We analyzed Nike’s transformation from a Classics-heavy portfolio to a diversified, sport-led strategy across three brands: Nike, Jordan, and Converse.

The company is rightsizing Classics franchises, which declined over $4 billion from peak levels and are down roughly 20% year-over-year.

This reset creates room for performance categories like Running, Football, Basketball, and Training to capture a larger portfolio share.

North America demonstrates the playbook works. The geography cleaned up inventory, reconnected with wholesale partners, reduced promotional activity on Nike.com, and refocused on sport-specific innovation.

Management expects to sustain this momentum as similar actions roll out across EMEA and APLA.

International markets present both near-term headwinds and long-term opportunities. Greater China requires fresh capabilities and patience, but Hill’s direct oversight and diagnosis of structural issues—mono-brand distribution, insufficient retail investment, price-driven competition—provide a credible reset framework.

  • Football offers immediate upside, with bookings nearly 40% higher than at the World Cup 2022.
  • The Aero-FIT apparel platform launching in March represents genuine innovation that can scale across sports.
  • Partnerships like SKIMS are expanding internationally after their success in North America.

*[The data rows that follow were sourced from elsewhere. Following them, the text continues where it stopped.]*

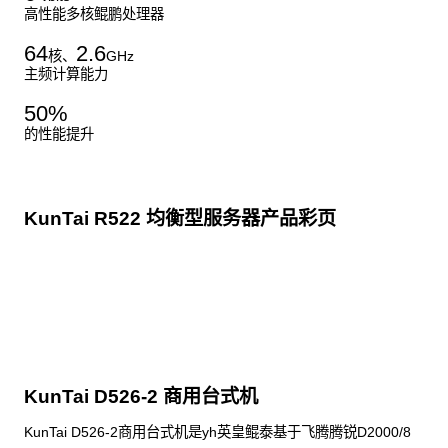
高性能多核鲲鹏处理器
64
2.6
核、
GHz
主频计算能力
50
%
的性能提升
KunTai R522 均衡型服务器产品彩页
点击下载
KunTai D526-2 商用台式机
KunTai D526-2商用台式机是yh英皇鲲泰基于飞腾腾锐D2000/8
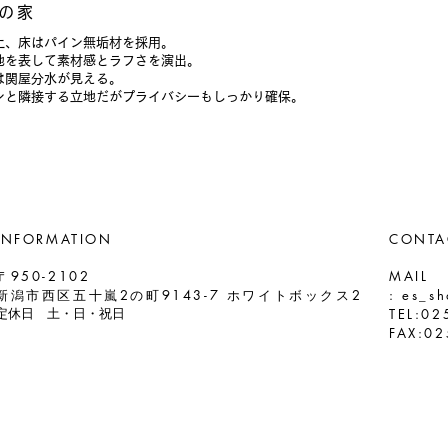
の家
土、床はパイン無垢材を採用。
地を表して素材感とラフさを演出。
は関屋分水が見える。
ョンと隣接する立地だがプライバシーもしっかり確保。
INFORMATION
CONTA
〒950-2102
MAIL
新潟市西区五十嵐2の町9143-7 ホワイトボックス2
:
es_sh
TEL:
02
定休日 土・日・祝日
FAX:02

Using a forecast of 3.2% annual revenue growth and 8.6% operating margins, our model projects the stock will rise to $83 within 2.3 years. This assumes a 31.6x price-to-earnings multiple.

That represents modest compression from Nike’s historical averages of 32.9x (five years) and 31x (ten years). The valuation acknowledges execution risk across China, Converse, and margin recovery while recognizing structural advantages in sport marketing, innovation pipelines, and distribution reach.

Our Valuation Assumptions

NKE Stock Valuation Model (TIKR)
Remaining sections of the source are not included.